Lot 306: BMW Isetta 300
13bhp, 298 cc overhead valve air-cooled single-cylinder engine, four-speed manual transmission, front leading arm suspension with coil springs, rigid rear axle with quarter-elliptic leaf springs, and four-wheel drum brakes. Wheelbase: 59.1"
Developed by Renzo Rivolta's Iso works in Italy as an efficient and affordable form of motorized transportation following World War II, the Isetta was also licensed by BMW for manufacture in Germany. Introduced by BMW in 1955, the Isetta's unusual ovoid shape brought about the whimsical nickname, das rollende Ei the rolling egg.

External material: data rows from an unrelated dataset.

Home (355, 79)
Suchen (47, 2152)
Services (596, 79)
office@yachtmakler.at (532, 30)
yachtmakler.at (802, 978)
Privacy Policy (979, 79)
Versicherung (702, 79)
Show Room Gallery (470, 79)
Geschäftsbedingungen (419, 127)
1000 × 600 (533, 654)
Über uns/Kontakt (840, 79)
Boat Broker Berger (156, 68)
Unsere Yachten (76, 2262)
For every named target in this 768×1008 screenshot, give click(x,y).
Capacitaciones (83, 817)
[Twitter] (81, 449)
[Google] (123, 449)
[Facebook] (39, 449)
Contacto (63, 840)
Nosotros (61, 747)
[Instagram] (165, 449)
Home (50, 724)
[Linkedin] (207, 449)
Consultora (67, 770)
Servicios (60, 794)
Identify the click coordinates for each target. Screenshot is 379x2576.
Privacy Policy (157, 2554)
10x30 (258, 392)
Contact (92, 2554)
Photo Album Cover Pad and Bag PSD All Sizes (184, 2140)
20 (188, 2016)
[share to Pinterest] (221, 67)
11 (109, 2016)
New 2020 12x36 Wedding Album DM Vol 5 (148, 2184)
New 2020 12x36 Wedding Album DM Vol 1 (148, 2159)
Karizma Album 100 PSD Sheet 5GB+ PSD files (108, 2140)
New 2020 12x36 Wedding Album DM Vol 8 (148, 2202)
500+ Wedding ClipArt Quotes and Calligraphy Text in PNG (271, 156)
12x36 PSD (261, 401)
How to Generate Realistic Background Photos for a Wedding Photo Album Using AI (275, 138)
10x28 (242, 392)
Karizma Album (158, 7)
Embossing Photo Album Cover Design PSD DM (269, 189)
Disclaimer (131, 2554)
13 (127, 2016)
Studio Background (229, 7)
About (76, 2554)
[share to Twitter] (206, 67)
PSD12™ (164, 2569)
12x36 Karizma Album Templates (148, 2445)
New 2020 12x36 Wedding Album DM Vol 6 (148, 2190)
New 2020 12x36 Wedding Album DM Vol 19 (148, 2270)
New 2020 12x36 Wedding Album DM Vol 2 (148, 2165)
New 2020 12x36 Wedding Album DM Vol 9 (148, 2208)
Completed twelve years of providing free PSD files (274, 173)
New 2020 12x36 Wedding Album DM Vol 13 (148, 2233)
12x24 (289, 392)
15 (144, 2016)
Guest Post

The Isetta debuted in 1955 at the Frankfurt Auto Show alongside a giant BMW 505 Pullman Limousine, which must have created quite a scene at the BMW stand. While the Isetta sold quite poorly in Italy, the timing for BMW was perfect, as the little cars quickly became fashionable, and the Bundespost (federal postal service) used them extensively as well. The Isetta also achieved cult status in the United States, and was featured on a number of variety shows.
It was powered by a four-stroke, single-cylinder 298 cc air-cooled engine that was borrowed from BMW's motorcycle line. With a weight of only 770 pounds, this powerplant was capable of propelling the Isetta to speeds of over 50 miles per hour, while achieving 40 to 45 miles per gallon.
Isettas are only seven feet, nine inches long, including their chrome-plated bar bumpers, and only four and a half feet wide; in all, they are barely larger than a standard sheet of plywood. Owners of these diminutive automobiles were never at a loss for a parking space, contributing to their strong popularity among city dwellers.
Finished in green with a tan interior, the Isetta presented here benefits from an older frame-off restoration, beautifully executed by one of the nation's leading restoration facilities. The delightful BMW also received a complete mechanical and electrical rebuild as well as a cosmetic freshening. It reportedly runs and drives very well and was also fitted with a new Stayfast top and new carpeting.
More than merely an idiosyncratic addition to any automotive collection, the Isetta's historical significance cannot be underestimated, as it saved BMW from being bought by Mercedes in the late 1950s. To this day, it remains one of the most popular and recognizable mini-cars, of which this Isetta 300 is a particularly well-restored and show quality example.